A Bordeaux, un lieu de halte pour les coursiers

Le coursier Abdoulaye Camara, devant la Maison des livreurs, à Bordeaux, le 9 février 2023.

Rue du Fort-Louis, à Bordeaux, dans les locaux historiques des Restos du cœur, vient d’ouvrir une maison d’un nouveau genre : un accueil de jour pour les coursiers des plates-formes de livraison de repas à domicile. Dans ce local prêté par la ville de Bordeaux, dirigée par le maire écologiste Pierre Hurmic, ils sont une cinquantaine à avoir adhéré à l’Association de mobilisation et d’accompagnement des livreurs (AMAL), qui gère le lieu.

Ce nom a été choisi par ses trois fondateurs, Khalifa Kota, 27 ans, et Mamadou Balde, 27 ans, et Mafoud (qui n’a pas souhaité donner son nom de famille), 26 ans, livreurs des plates-formes Uber Eats et Deliveroo. Un mot qui signifie aussi « espoir », en arabe, ajoute Khalifa Kota. Si cette « maison des livreurs » a vu le jour il y a à peine deux semaines en plein centre-ville, le projet, porté par le syndicat des coursiers de Gironde, remonte à 2020. La campagne des municipales bat alors son plein et l’objectif du syndicat est d’attirer l’attention des candidats sur la précarité des livreurs de repas dans la métropole.

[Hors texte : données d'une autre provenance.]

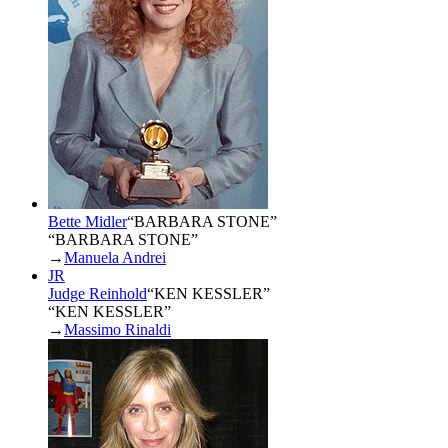
Bette Midler
“
BARBARA STONE
”
“BARBARA STONE”
→
Manuela Andrei
JR
Judge Reinhold
“
KEN KESSLER
”
“KEN KESSLER”
→
Massimo Rinaldi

« Ils ont également une souffrance psychique liée à la pression que leur met l’algorithme. » Jonathan L’Utile Chevallier, de Médecins du monde Aquitaine

En parallèle, Khalifa Kota s’interroge. Il assiste, en plein travail, à deux reprises, à des accidents mettant en cause un livreur et une voiture. A chaque fois, ses collègues sont blessés, sans qu’une voiture ne s’arrête, mais lui intervient. L’un des livreurs lui dit qu’il doit se relever et reprendre sa course : il n’a pas le choix, il doit travailler.

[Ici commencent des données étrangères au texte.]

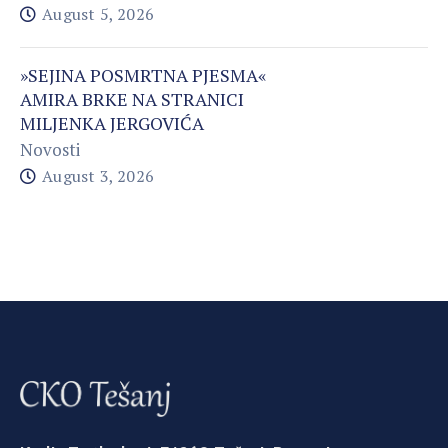
August 5, 2026
»SEJINA POSMRTNA PJESMA«
AMIRA BRKE NA STRANICI
MILJENKA JERGOVIĆA
Novosti
August 3, 2026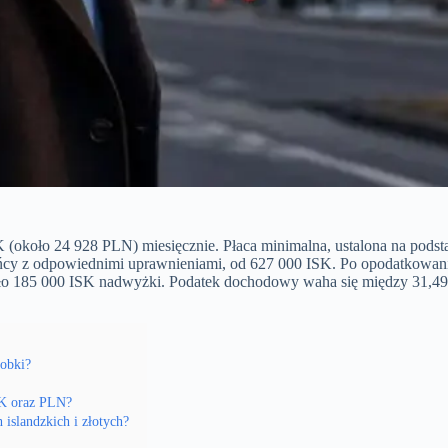
SK (około 24 928 PLN) miesięcznie. Płaca minimalna, ustalona na pod
cy z odpowiednimi uprawnieniami, od 627 000 ISK. Po opodatkowaniu i
oło 185 000 ISK nadwyżki. Podatek dochodowy waha się między 31,49
robki?
ISK oraz PLN?
 islandzkich i złotych?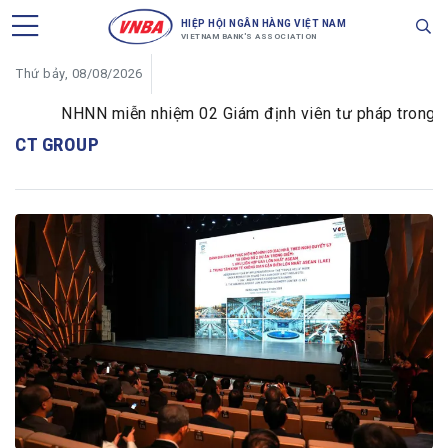
HIỆP HỘI NGÂN HÀNG VIỆT NAM
VIETNAM BANK'S ASSOCIATION
Thứ bảy, 08/08/2026
NHNN miễn nhiệm 02 Giám định viên tư pháp trong lĩnh
CT GROUP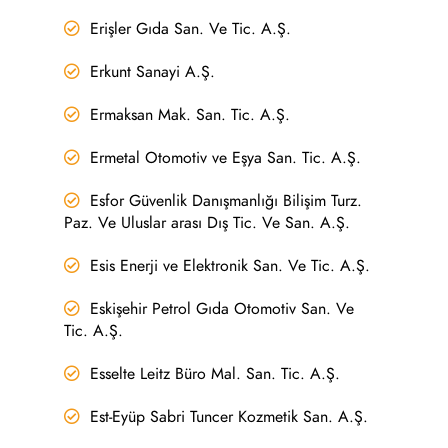
Erişler Gıda San. Ve Tic. A.Ş.
Erkunt Sanayi A.Ş.
Ermaksan Mak. San. Tic. A.Ş.
Ermetal Otomotiv ve Eşya San. Tic. A.Ş.
Esfor Güvenlik Danışmanlığı Bilişim Turz.
Paz. Ve Uluslar arası Dış Tic. Ve San. A.Ş.
Esis Enerji ve Elektronik San. Ve Tic. A.Ş.
Eskişehir Petrol Gıda Otomotiv San. Ve
Tic. A.Ş.
Esselte Leitz Büro Mal. San. Tic. A.Ş.
Est-Eyüp Sabri Tuncer Kozmetik San. A.Ş.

De son côté, dans le cadre de sa mission menée dans les squats et les bidonvilles, Médecins du monde découvre que beaucoup de livreurs à vélos vivent dans ces habitats précaires, 80 % gagnant moins que le smic. Difficile de connaître leur nombre exact. L’ONG estime que, sur 6 000 statuts d’autoentrepreneurs enregistrés en entreprises de livraison dans la métropole, plus de 30 % sont domiciliés au centre communal d’action sociale, au centre d’accueil de demandeurs d’asile ou dans des résidences de grands précaires. Sans compter ceux, sans titre de séjour ou sans papiers d’identité, qui sous-louent le compte de travailleurs enregistrés sur la plate-forme.

Khalifa Kota, président de l’association Amal, en discussion avec des confrères livreurs, à Bordeaux, le 9 février 2023.

« En échangeant avec eux dans les squats et les bidonvilles, nous avons constaté une souffrance physique liée aux accidents dont ils sont victimes. Ils ont également une souffrance psychique liée à la pression que leur met l’algorithme, ils font des insomnies, se sentent harcelés par ces applications qui les poussent à travailler sans cesse », explique Jonathan L’Utile Chevallier, chargé de projet travailleur.euse.s précarisé.e.s, à Médecins du monde Aquitaine. Par rapport aux grands précaires que rencontre habituellement l’organisation, les livreurs à vélo sont pour eux « visibles et invisibles ». « On les voit sur leurs vélos, mais leurs problématiques sont invisibilisées, alors que la totalité d’entre eux sont en souffrance », déplore le chef de projet de l’ONG.